Ricordiamo che a partecipare sono i Comuni, le Unioni di Comuni e le micro, piccole e medie imprese del commercio al dettaglio, della somministrazione al pubblico di alimenti e bevande e dell’artigianato artistico e di qualità, esistenti costituite in forma associata (ATI – “Associazione Temporanea di imprese”, ATS – “Associazione Temporanea di Scopo”, Reti di imprese senza personalità giuridica, Reti di imprese con personalità giuridica).
Le imprese devono appartenere al comparto del:
- Commercio al dettaglio e della somministrazione di alimenti e bevande in sede fissa in possesso di Scia o titolo abilitativo equivalente per lo svolgimento dell’attività;
- Artigianato artistico e di qualità.
All’interno dell’area individuata dal Comune sono previsti interventi finalizzati alla rivitalizzazione della rete commerciale, attraverso lo sviluppo dei “Centri Commerciali Naturali”, mediante la realizzazione di progetti integrati pubblico-privati volti a favorire l’immagine globale dell’area.
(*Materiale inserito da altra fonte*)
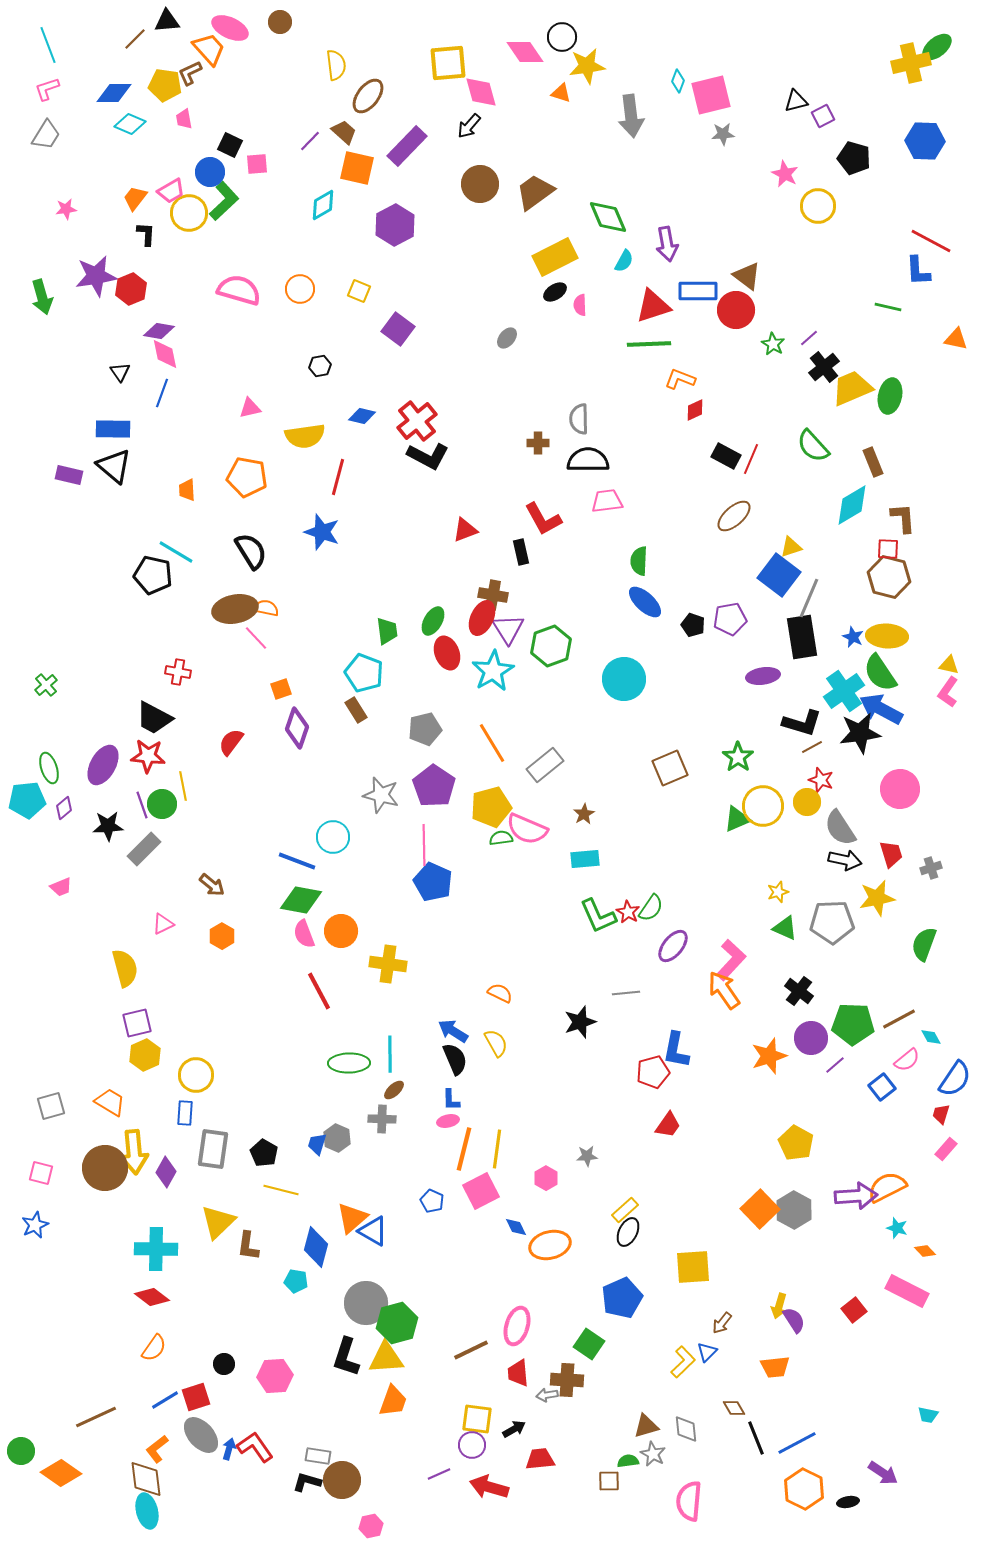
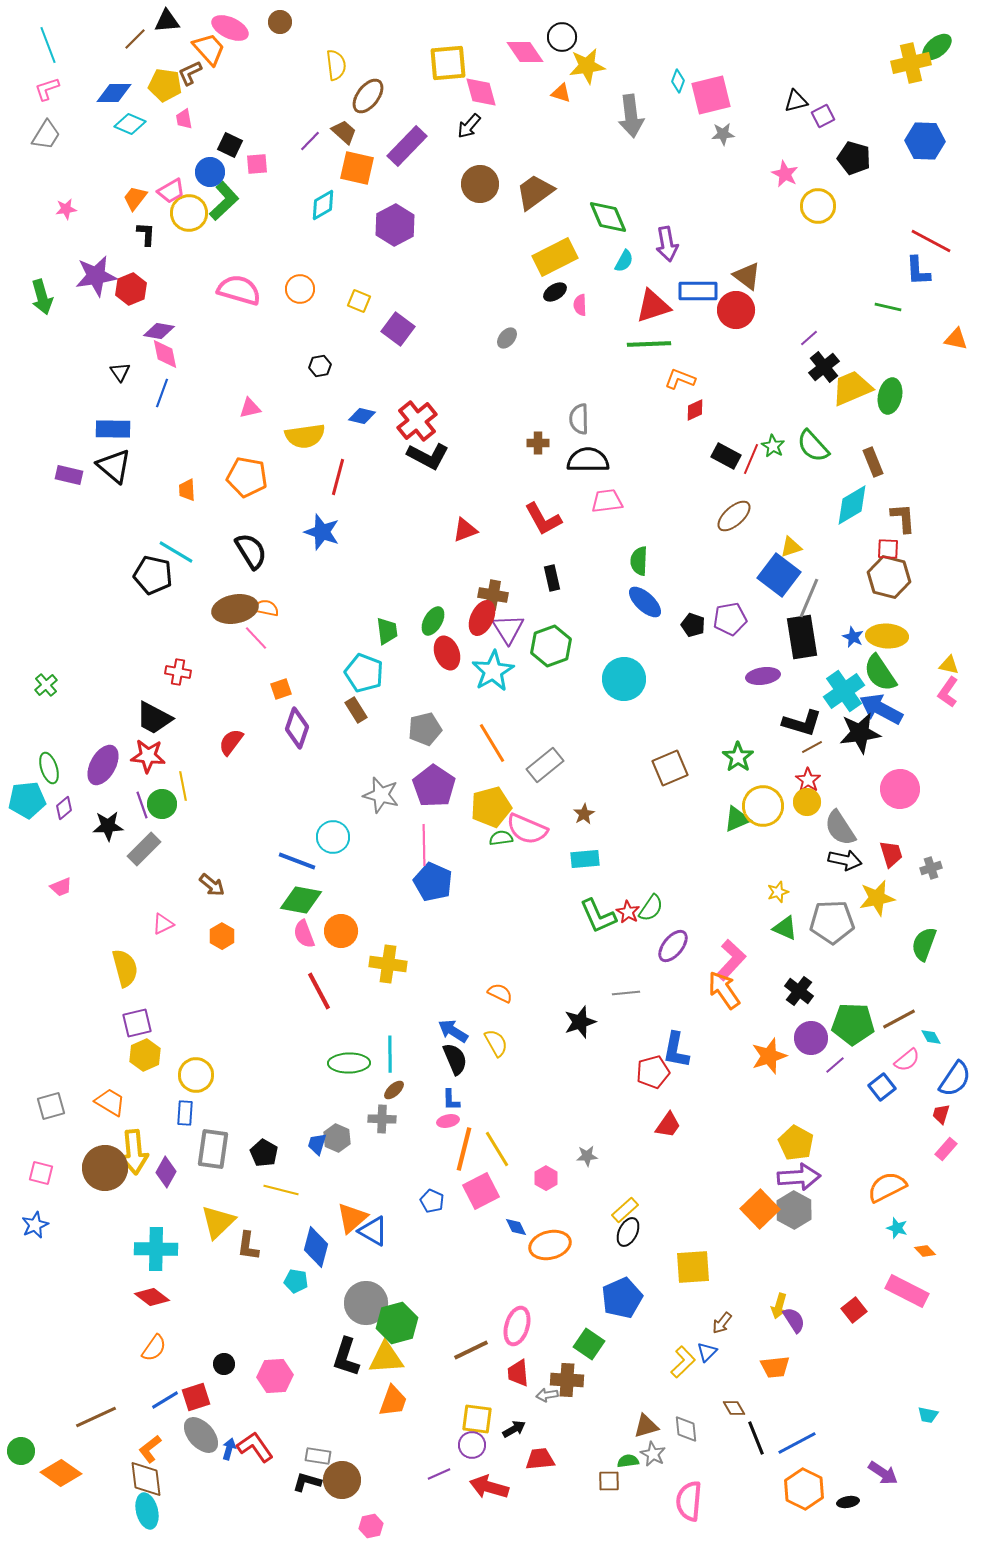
yellow square at (359, 291): moved 10 px down
green star at (773, 344): moved 102 px down
black rectangle at (521, 552): moved 31 px right, 26 px down
red star at (821, 780): moved 13 px left; rotated 15 degrees clockwise
yellow line at (497, 1149): rotated 39 degrees counterclockwise
purple arrow at (856, 1196): moved 57 px left, 19 px up
orange L-shape at (157, 1449): moved 7 px left
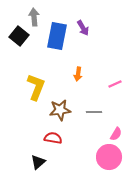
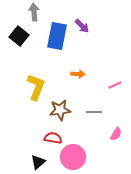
gray arrow: moved 5 px up
purple arrow: moved 1 px left, 2 px up; rotated 14 degrees counterclockwise
orange arrow: rotated 96 degrees counterclockwise
pink line: moved 1 px down
pink circle: moved 36 px left
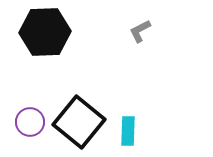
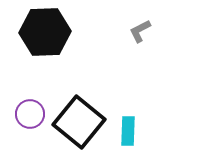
purple circle: moved 8 px up
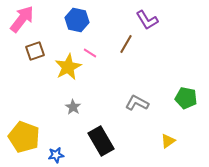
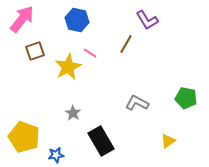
gray star: moved 6 px down
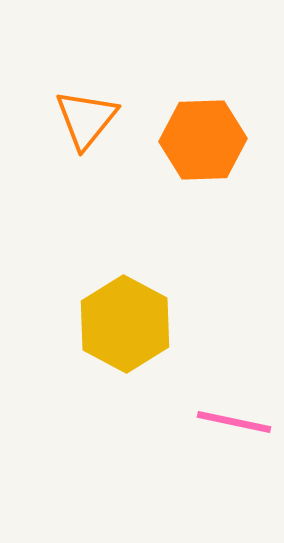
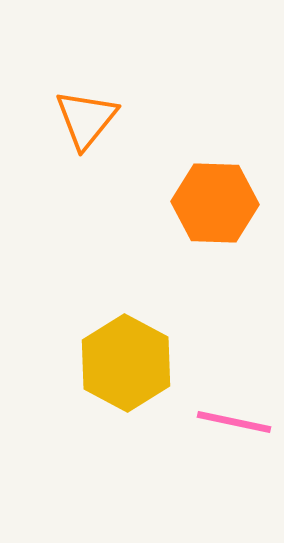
orange hexagon: moved 12 px right, 63 px down; rotated 4 degrees clockwise
yellow hexagon: moved 1 px right, 39 px down
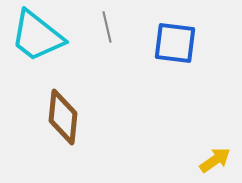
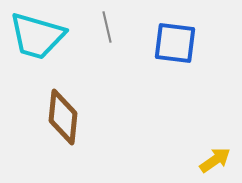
cyan trapezoid: rotated 22 degrees counterclockwise
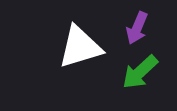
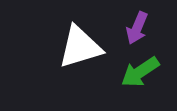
green arrow: rotated 9 degrees clockwise
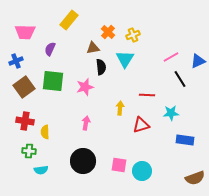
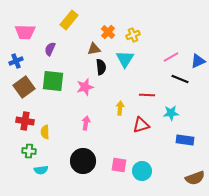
brown triangle: moved 1 px right, 1 px down
black line: rotated 36 degrees counterclockwise
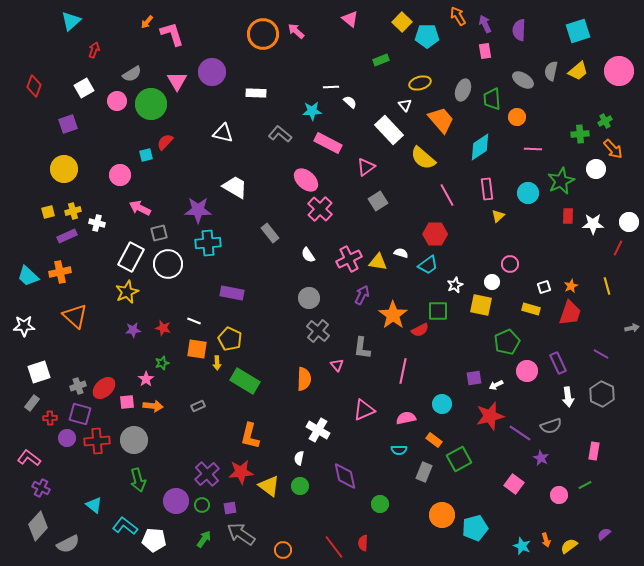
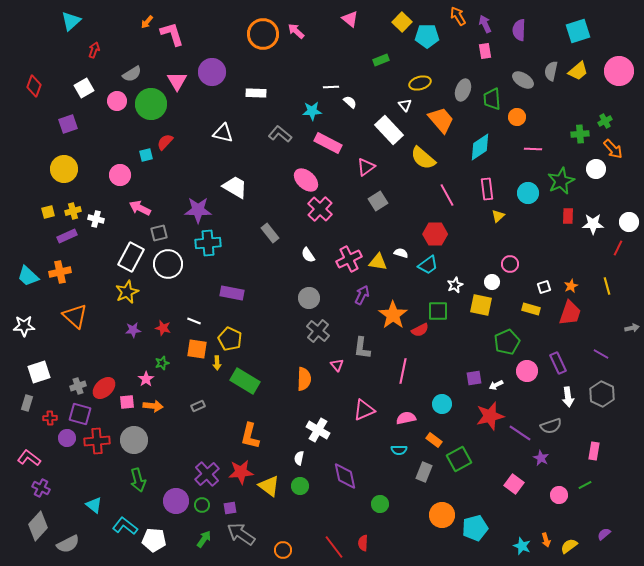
white cross at (97, 223): moved 1 px left, 4 px up
gray rectangle at (32, 403): moved 5 px left; rotated 21 degrees counterclockwise
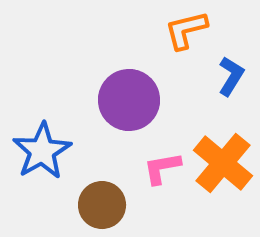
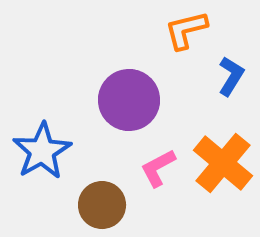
pink L-shape: moved 4 px left; rotated 18 degrees counterclockwise
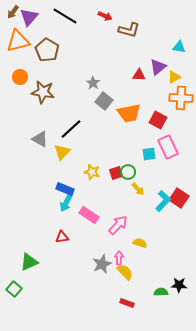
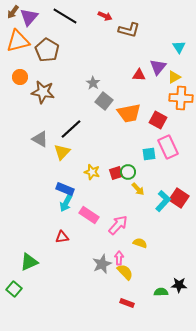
cyan triangle at (179, 47): rotated 48 degrees clockwise
purple triangle at (158, 67): rotated 12 degrees counterclockwise
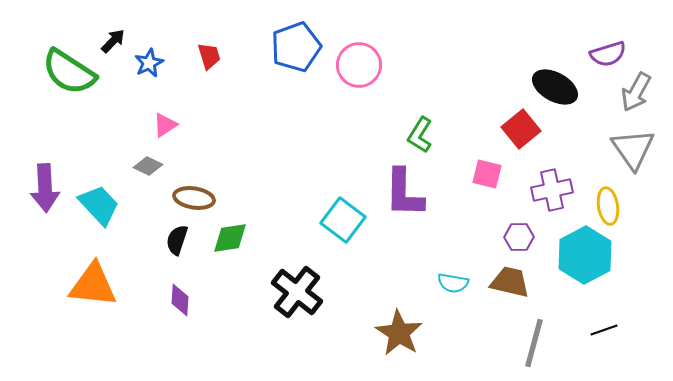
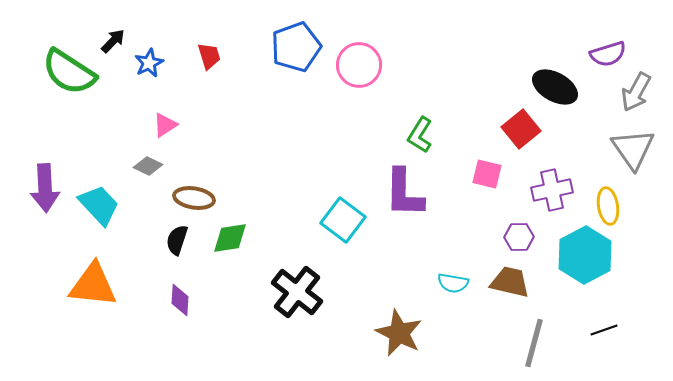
brown star: rotated 6 degrees counterclockwise
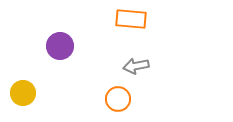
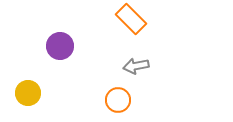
orange rectangle: rotated 40 degrees clockwise
yellow circle: moved 5 px right
orange circle: moved 1 px down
In particolare sono da ritenere ammissibili gli interventi che promuovono:
- interventi di valorizzazione della qualità architettonica dell’abitato e/o porzioni di esso, nonché valorizzazione delle costruzioni di particolare rilievo urbanistico ambientale degli accessi al centro, con particolare riferimento alla salvaguardia dei caratteri dell’architettura locale, della morfologia urbana e delle tecniche di lavorazione tradizionali;
- interventi di restauro, risanamento e ristrutturazione del patrimonio edilizio esistente, pubblico e privato, destinati a:
- commercio in sede fissa;
- somministrazione di alimenti e bevande;
- artigianato artistico e di qualità;
- produzione e vendita di prodotti tipici dell’artigianato locale ed alla vendita di quelli tipici;
- interventi finalizzati alla cura e alla valorizzazione dell’immagine dell’abitato e quelli riconducibili alla nozione più generale di arredo urbano.
L’agevolazione viene concessa sotto forma di contributo in conto capitale sulla spesa ritenuta ammissibile, nel limite del 40% della spesa ammissibile per ogni singola pmi e fino a 50.000 euro.
Il contributo massimo concedibile al Comune è pari a 15.000 euro.